Records from a data source
◇ ◇ ◇
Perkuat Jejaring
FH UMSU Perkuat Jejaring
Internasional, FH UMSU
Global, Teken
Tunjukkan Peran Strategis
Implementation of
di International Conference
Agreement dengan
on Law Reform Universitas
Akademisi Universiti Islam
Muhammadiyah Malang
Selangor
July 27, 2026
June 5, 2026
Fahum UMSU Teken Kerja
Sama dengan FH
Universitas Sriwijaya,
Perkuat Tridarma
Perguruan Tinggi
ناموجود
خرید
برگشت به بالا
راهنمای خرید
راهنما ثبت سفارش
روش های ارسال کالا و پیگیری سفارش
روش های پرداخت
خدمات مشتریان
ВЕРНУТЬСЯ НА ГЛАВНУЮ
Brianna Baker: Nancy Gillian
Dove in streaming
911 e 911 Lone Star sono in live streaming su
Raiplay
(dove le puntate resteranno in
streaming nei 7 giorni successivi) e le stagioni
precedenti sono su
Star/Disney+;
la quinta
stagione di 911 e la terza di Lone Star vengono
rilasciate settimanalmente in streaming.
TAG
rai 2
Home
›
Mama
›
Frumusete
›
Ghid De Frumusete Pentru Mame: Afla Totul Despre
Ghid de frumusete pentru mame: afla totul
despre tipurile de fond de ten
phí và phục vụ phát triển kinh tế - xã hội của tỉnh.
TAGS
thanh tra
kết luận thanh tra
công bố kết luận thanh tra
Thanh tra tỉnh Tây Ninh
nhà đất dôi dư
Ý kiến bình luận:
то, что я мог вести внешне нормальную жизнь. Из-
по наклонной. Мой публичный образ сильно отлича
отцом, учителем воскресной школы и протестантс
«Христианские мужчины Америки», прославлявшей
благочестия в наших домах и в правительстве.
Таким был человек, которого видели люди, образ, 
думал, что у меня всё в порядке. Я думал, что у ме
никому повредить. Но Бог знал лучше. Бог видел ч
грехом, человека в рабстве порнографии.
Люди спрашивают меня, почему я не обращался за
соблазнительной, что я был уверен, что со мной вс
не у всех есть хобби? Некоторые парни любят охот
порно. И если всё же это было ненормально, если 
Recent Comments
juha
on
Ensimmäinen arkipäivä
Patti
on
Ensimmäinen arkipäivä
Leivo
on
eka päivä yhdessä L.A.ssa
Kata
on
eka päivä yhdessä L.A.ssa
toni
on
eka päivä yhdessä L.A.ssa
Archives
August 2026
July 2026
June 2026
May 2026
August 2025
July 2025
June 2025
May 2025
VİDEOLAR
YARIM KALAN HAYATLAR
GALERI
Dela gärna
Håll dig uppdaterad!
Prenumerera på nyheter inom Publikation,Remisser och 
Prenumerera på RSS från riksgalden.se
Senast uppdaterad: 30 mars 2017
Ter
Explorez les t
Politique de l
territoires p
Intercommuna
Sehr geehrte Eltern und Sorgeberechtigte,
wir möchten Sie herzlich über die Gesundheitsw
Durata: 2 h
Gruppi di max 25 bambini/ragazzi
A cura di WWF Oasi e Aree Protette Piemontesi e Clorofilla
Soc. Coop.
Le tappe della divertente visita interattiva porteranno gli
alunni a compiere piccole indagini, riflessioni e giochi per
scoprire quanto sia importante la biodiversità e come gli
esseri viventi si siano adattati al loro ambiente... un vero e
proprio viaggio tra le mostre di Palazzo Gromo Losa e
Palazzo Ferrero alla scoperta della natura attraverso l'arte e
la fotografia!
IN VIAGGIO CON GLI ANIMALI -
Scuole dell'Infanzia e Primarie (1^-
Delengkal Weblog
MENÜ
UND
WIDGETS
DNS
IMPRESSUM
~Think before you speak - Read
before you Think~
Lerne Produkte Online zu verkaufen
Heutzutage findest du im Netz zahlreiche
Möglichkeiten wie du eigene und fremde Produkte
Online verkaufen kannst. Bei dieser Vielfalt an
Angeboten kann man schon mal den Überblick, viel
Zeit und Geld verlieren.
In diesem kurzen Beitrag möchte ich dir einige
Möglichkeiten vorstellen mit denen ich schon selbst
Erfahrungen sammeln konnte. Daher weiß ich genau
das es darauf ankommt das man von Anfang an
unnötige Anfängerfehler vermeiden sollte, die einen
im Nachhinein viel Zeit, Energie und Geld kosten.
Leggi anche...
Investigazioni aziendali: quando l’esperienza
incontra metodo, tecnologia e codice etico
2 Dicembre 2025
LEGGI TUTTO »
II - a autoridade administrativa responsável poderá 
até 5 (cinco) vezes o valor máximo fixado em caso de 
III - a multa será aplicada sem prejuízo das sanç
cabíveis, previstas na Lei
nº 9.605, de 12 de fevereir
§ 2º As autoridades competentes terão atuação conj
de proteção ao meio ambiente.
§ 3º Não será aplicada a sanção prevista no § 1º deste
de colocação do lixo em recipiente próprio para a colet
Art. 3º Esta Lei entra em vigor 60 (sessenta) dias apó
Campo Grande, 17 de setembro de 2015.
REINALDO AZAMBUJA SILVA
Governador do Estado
◇ ◇ ◇
Work to be completed:
Your answer must be the lines from the first line of the entries above through the line that contains "công bố kết luận thanh tra", written out exactly.

Solution to the problem:
Perkuat Jejaring
FH UMSU Perkuat Jejaring
Internasional, FH UMSU
Global, Teken
Tunjukkan Peran Strategis
Implementation of
di International Conference
Agreement dengan
on Law Reform Universitas
Akademisi Universiti Islam
Muhammadiyah Malang
Selangor
July 27, 2026
June 5, 2026
Fahum UMSU Teken Kerja
Sama dengan FH
Universitas Sriwijaya,
Perkuat Tridarma
Perguruan Tinggi
ناموجود
خرید
برگشت به بالا
راهنمای خرید
راهنما ثبت سفارش
روش های ارسال کالا و پیگیری سفارش
روش های پرداخت
خدمات مشتریان
ВЕРНУТЬСЯ НА ГЛАВНУЮ
Brianna Baker: Nancy Gillian
Dove in streaming
911 e 911 Lone Star sono in live streaming su
Raiplay
(dove le puntate resteranno in
streaming nei 7 giorni successivi) e le stagioni
precedenti sono su
Star/Disney+;
la quinta
stagione di 911 e la terza di Lone Star vengono
rilasciate settimanalmente in streaming.
TAG
rai 2
Home
›
Mama
›
Frumusete
›
Ghid De Frumusete Pentru Mame: Afla Totul Despre
Ghid de frumusete pentru mame: afla totul
despre tipurile de fond de ten
phí và phục vụ phát triển kinh tế - xã hội của tỉnh.
TAGS
thanh tra
kết luận thanh tra
công bố kết luận thanh tra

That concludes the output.